“Will you give me a kiss before you go to bed, Maria?” said Dibble, in an appealing tone.
“Of course I will, Thomath; for the way as you snatched that five hundred pounds out of the fire, as I may say, deserves ever so many kisses, Thomath, and as done everything to make our lives happy again, though, as I have said before, it was not the money so much as deceiving me, Thomath; I did think I never could have forgiven that; but there, it’s all over, Thomath, and seeing other people in trouble makes one’s heart softer than usual: and so bless you, Thomath, bless you.”
Whereupon Mrs. Dibble put her arms round poor Dibble’s neck and bade him good-night.
“And good-bye!” said Dibble, when she was going up-stairs; “And good-bye, Maria!” he repeated when he heard the door shut upon her. For Thomas Dibble when he went out into the back kitchen and contemplated the water-butt, determined to run away. Not only to run away, but to leave behind him a confession of the part he had taken in the conspiracy against Paul Somerton.
He sat down before the handful of smouldering cinders in the little parlour grate, and thought out his plan. He had suffered much from Mrs. Dibble about the five hundred pounds; he had purchased peace by its return, and she had forgiven him. But how had he bought peace? If he remained where he was, he would be sure to confess, and then what would Maria say? what would Paul say? what would his sister say? what did his own conscience say now? He could not endure the latter, even in secret, and how could he bear the former?
No, he would run away. His master was at home, in grief and sorrow for the disgrace of his son. That son had dishonoured the name of Tallant, and Paul Somerton was on the verge of becoming an outcast. It would be better that he, Thomas Dibble, should go forth and become a wanderer and a beggar than that the innocent should suffer, and bring disgrace upon a respectable family.
Then poor old Dibble thought about his oath, and fear came upon him in a remembrance of the dreadful consequences which Mr. Gibbs had described.

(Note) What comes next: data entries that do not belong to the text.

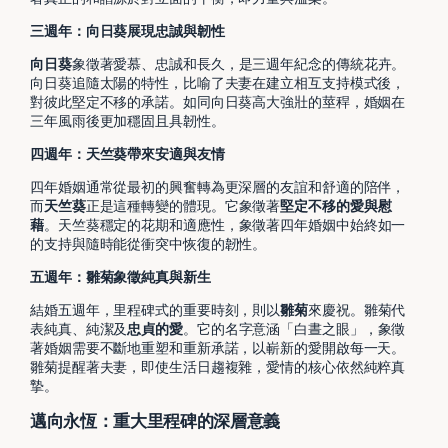
三週年：向日葵展現忠誠與韌性
向日葵
象徵著愛慕、忠誠和長久，是三週年紀念的傳統花卉。
向日葵追隨太陽的特性，比喻了夫妻在建立相互支持模式後，
對彼此堅定不移的承諾。如同向日葵高大強壯的莖稈，婚姻在
三年風雨後更加穩固且具韌性。
四週年：天竺葵帶來安適與友情
四年婚姻通常從最初的興奮轉為更深層的友誼和舒適的陪伴，
而
天竺葵
正是這種轉變的體現。它象徵著
堅定不移的愛與慰
藉
。天竺葵穩定的花期和適應性，象徵著四年婚姻中始終如一
的支持與隨時能從衝突中恢復的韌性。
五週年：雛菊象徵純真與新生
結婚五週年，里程碑式的重要時刻，則以
雛菊
來慶祝。雛菊代
表純真、純潔及
忠貞的愛
。它的名字意涵「白晝之眼」，象徵
著婚姻需要不斷地重塑和重新承諾，以嶄新的愛開啟每一天。
雛菊提醒著夫妻，即使生活日趨複雜，愛情的核心依然純粹真
摯。
邁向永恆：重大里程碑的深層意義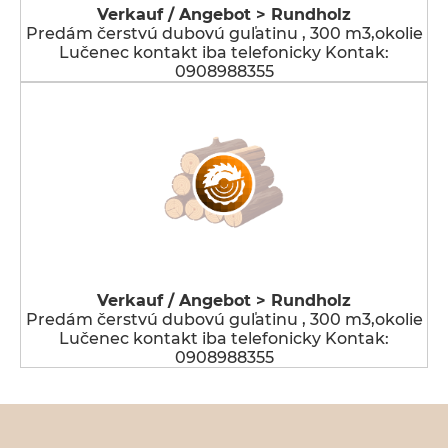
Verkauf / Angebot > Rundholz
Predám čerstvú dubovú guľatinu , 300 m3,okolie
Lučenec kontakt iba telefonicky Kontak:
0908988355
Verkauf / Angebot > Rundholz
Predám čerstvú dubovú guľatinu , 300 m3,okolie
Lučenec kontakt iba telefonicky Kontak:
0908988355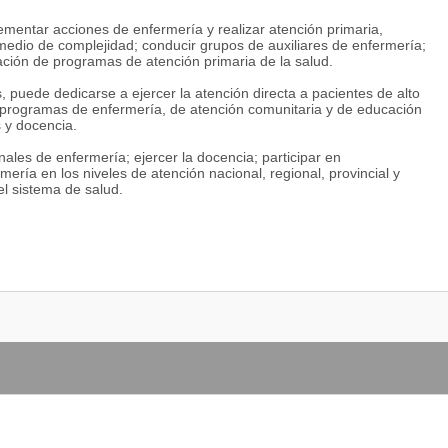
ementar acciones de enfermería y realizar atención primaria,
termedio de complejidad; conducir grupos de auxiliares de enfermería;
ización de programas de atención primaria de la salud.
, puede dedicarse a ejercer la atención directa a pacientes de alto
r programas de enfermería, de atención comunitaria y de educación
s y docencia.
ales de enfermería; ejercer la docencia; participar en
mería en los niveles de atención nacional, regional, provincial y
del sistema de salud.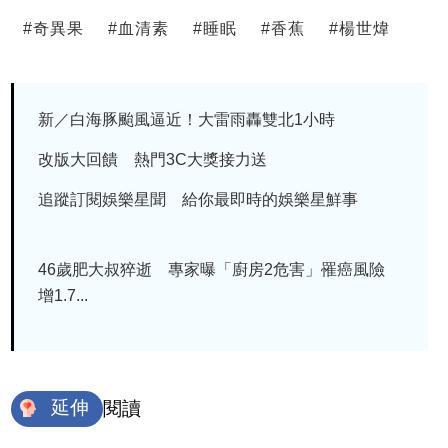
#
奇異果
#
血清素
#
睡眠
#
香蕉
#
楊世煒
新／白海豚颱風逼近！大雷雨轟雙北1小時
改版大回饋 熱門3C大獎接力送
追蹤訂閱娛樂星聞 給你最即時的娛樂星鮮事
46歲肥大叔猝逝 專家曝「廚房2危害」罹癌風險
增1.7...
延伸
閱讀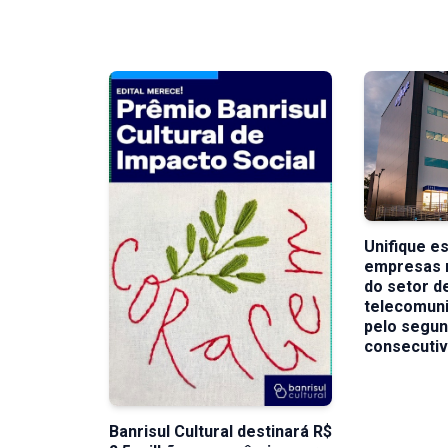
Unifique es
empresas 
do setor d
telecomuni
pelo segu
consecuti
Banrisul Cultural destinará R$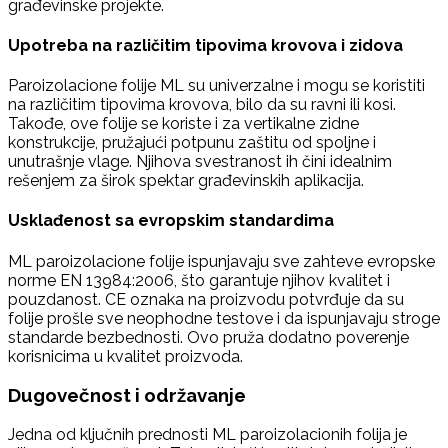
građevinske projekte.
Upotreba na različitim tipovima krovova i zidova
Paroizolacione folije ML su univerzalne i mogu se koristiti
na različitim tipovima krovova, bilo da su ravni ili kosi.
Takođe, ove folije se koriste i za vertikalne zidne
konstrukcije, pružajući potpunu zaštitu od spoljne i
unutrašnje vlage. Njihova svestranost ih čini idealnim
rešenjem za širok spektar građevinskih aplikacija.
Usklađenost sa evropskim standardima
ML paroizolacione folije ispunjavaju sve zahteve evropske
norme EN 13984:2006, što garantuje njihov kvalitet i
pouzdanost. CE oznaka na proizvodu potvrđuje da su
folije prošle sve neophodne testove i da ispunjavaju stroge
standarde bezbednosti. Ovo pruža dodatno poverenje
korisnicima u kvalitet proizvoda.
Dugovečnost i održavanje
Jedna od ključnih prednosti ML paroizolacionih folija je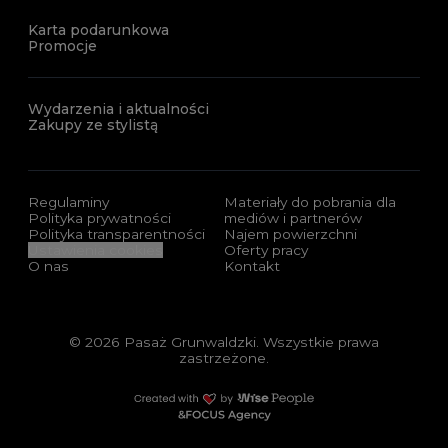
Karta podarunkowa
Promocje
Wydarzenia i aktualności
Zakupy ze stylistą
Regulaminy
Materiały do pobrania dla
Polityka prywatności
mediów i partnerów
Polityka transparentności
Najem powierzchni
Ustawienia cookies
Oferty pracy
O nas
Kontakt
© 2026 Pasaż Grunwaldzki. Wszystkie prawa
zastrzeżone.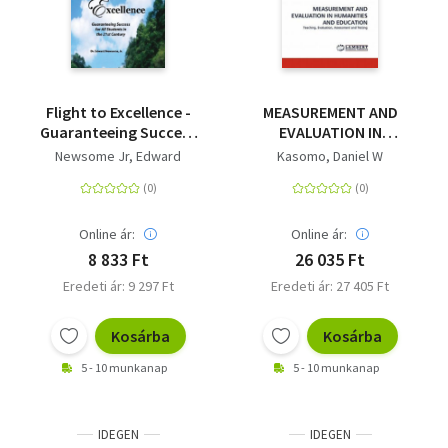
Flight to Excellence -
MEASUREMENT AND
Guaranteeing Success
EVALUATION IN
for All Students in the
HUMANITIES AND
Newsome Jr, Edward
Kasomo, Daniel W
21st Century
EDUCATION -
Teaching, Evaluation,
Assessment and
Testing
Online ár:
Online ár:
8 833 Ft
26 035 Ft
Eredeti ár: 9 297 Ft
Eredeti ár: 27 405 Ft
Kosárba
Kosárba
5 - 10 munkanap
5 - 10 munkanap
IDEGEN
IDEGEN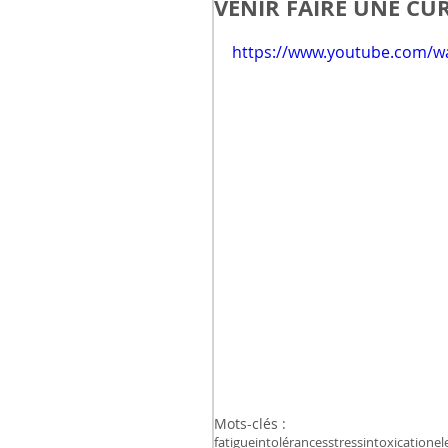
VENIR FAIRE UNE CU
https://www.youtube.com/
Mots-clés :
fatigue
intolérances
stress
intoxication
el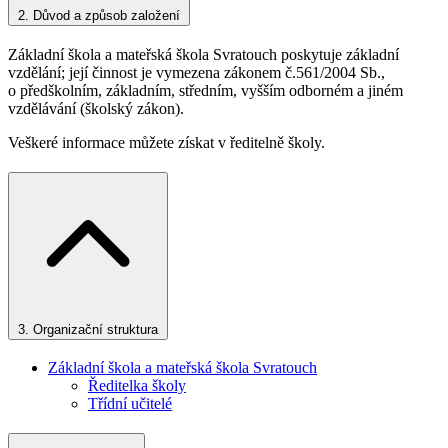
2.
Důvod a způsob založení
Základní škola a mateřská škola Svratouch poskytuje základní
vzdělání; její činnost je vymezena zákonem č.561/2004 Sb.,
o předškolním, základním, středním, vyšším odborném a jiném
vzdělávání (školský zákon).
Veškeré informace můžete získat v ředitelně školy.
3.
Organizační struktura
Základní škola a mateřská škola Svratouch
Ředitelka školy
Třídní učitelé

Then he thought of Maria, but a bitter memory of the wretched life he had led with her, during the monetary interregnum, steeled him slightly against her, and he consoled himself with the feeling that at least she had the money back again.
A hundred other things occurred to Thomas as reasons why he should run away, and why he should not. It was dishonourable to take an oath and take a man’s money without sticking to the bargain; but no gentleman ought to have inveigled a poor man into such a plot. No matter which way Thomas looked at the case, he saw himself a disgraced man; but he thought there was far less disgrace in running away than in staying behind, and a thousand times more disgrace in letting the affair go on than in preventing the conspiracy from taking effect.
So Thomas decided that he would go, that he would be a wanderer, a beggar, a tramp,—anything but a persecutor of the innocent. He would eat Mrs. Dibble’s bread-and-butter no longer.
It occupied him nearly two hours to write out in his big, round, straggling hand a brief account of his share in the plot to ruin Paul, and having done this, and signed it, and laid it in the middle of the parlour table, directed to Paul Somerton, he wrote on another sheet of paper, “Farwell, Maria, and if for ever, may you forgiv your herring sinner, T. Dibble.”